Municipal leaders, adds Brooks, in cities like Phoenix and Boston, so badly want urban agriculture that “we are now able with new techniques to bring this directly into the city, whether that’s a community garden, urban farm or a vertical garden…Everyone can have a farm, whether it’s in your backyard or an urban space that couldn’t become anything else.”
An aquaponics demonstration project proposal was recently put before Phoenix city council, and the Phoenix Office of Environmental Programs was recently awarded a $400,000 grant from the US Environmental Protection Agency to remove hazardous substances from brownfield properties and to redevelop them in ways that improve public health, including aquaponics, hydroponics, controlled environment, community and school gardens. In Phoenix as well, Mesa Community College has a ‘Center for Urban Agriculture,’ which promotes “healthy eating and living through sustainable urban agriculture, aquaponics, and local food production.” Brooks says his aquaponics courses are overbooked.

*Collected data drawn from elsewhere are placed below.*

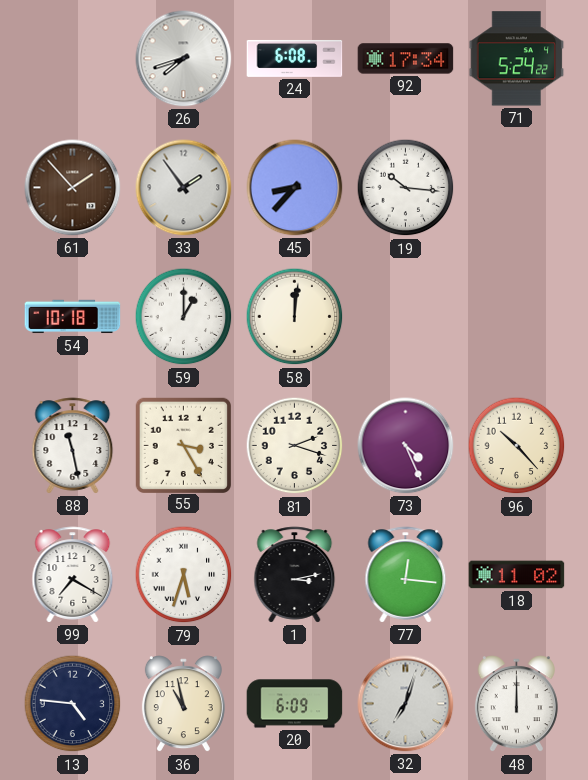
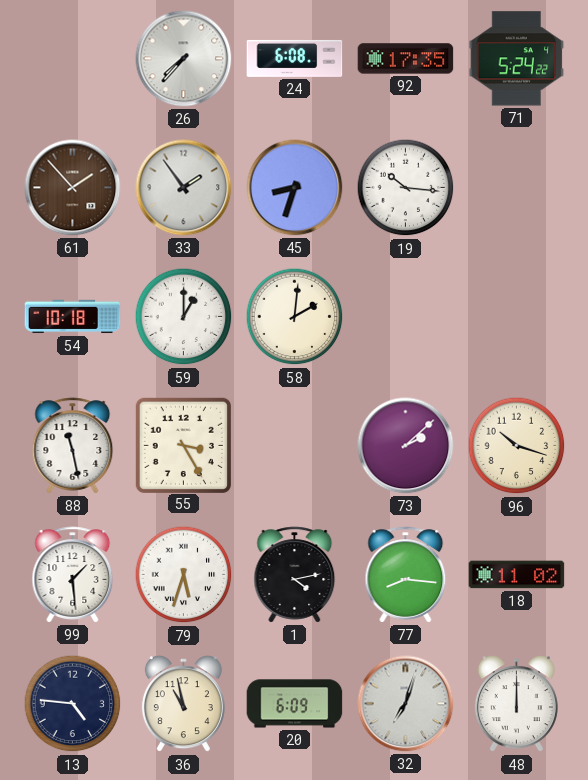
26: 7:42 -> 7:37
92: 17:34 -> 17:35
45: 8:37 -> 8:33
58: 12:01 -> 2:01
81: 2:18 -> none
73: 4:26 -> 2:08
96: 10:23 -> 10:18
99: 7:20 -> 1:29
1: 3:13 -> 4:13
77: 12:16 -> 8:16
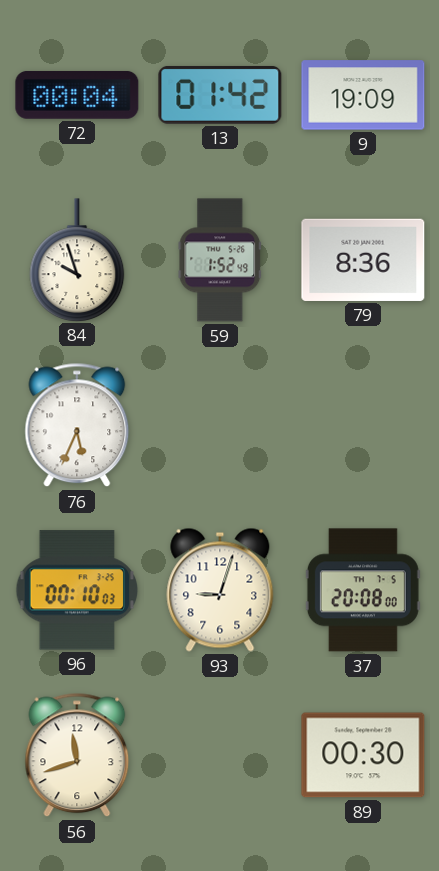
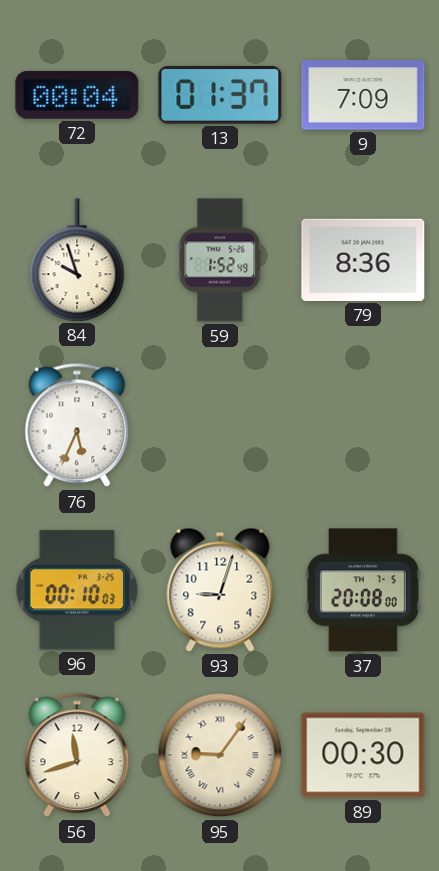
13: 01:42 -> 01:37
9: 19:09 -> 7:09
95: none -> 9:06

At the same time progress is being made, much remains to be accomplished for aquaponics and aquaculture in Brooks’ home state and beyond. “In Arizona,” he says, “we are seeing increasing new farms, farmers of all ages, an institutional desire to support these farms and successful training programs, but we need new system designs, a processing hub, new species, we need an experimental station, and we need more access to capital.”